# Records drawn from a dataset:
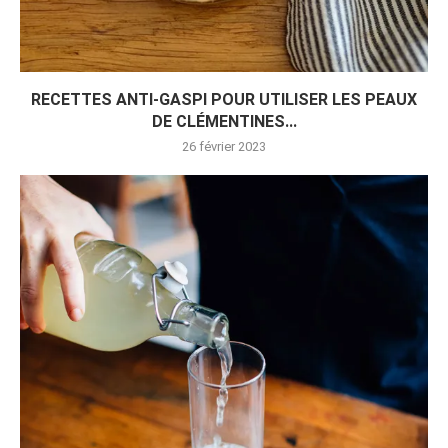
RECETTES ANTI-GASPI POUR UTILISER LES PEAUX
DE CLÉMENTINES...
26 février 2023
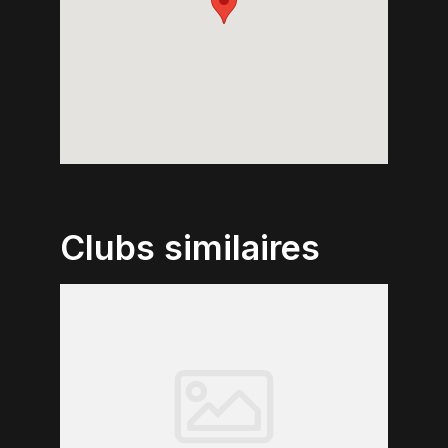
Clubs similaires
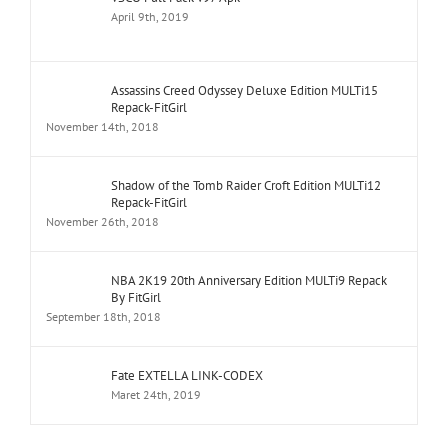
April 9th, 2019
Assassins Creed Odyssey Deluxe Edition MULTi15
Repack-FitGirl
November 14th, 2018
Shadow of the Tomb Raider Croft Edition MULTi12
Repack-FitGirl
November 26th, 2018
NBA 2K19 20th Anniversary Edition MULTi9 Repack
By FitGirl
September 18th, 2018
Fate EXTELLA LINK-CODEX
Maret 24th, 2019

# WHAT THE EXERCISE ASKS:
Write out each entry exactly; any pictures stay out of the copy.

# YOUR SOLUTION:
RECETTES ANTI-GASPI POUR UTILISER LES PEAUX
DE CLÉMENTINES...
26 février 2023
Clubs similaires
April 9th, 2019
Assassins Creed Odyssey Deluxe Edition MULTi15
Repack-FitGirl
November 14th, 2018
Shadow of the Tomb Raider Croft Edition MULTi12
Repack-FitGirl
November 26th, 2018
NBA 2K19 20th Anniversary Edition MULTi9 Repack
By FitGirl
September 18th, 2018
Fate EXTELLA LINK-CODEX
Maret 24th, 2019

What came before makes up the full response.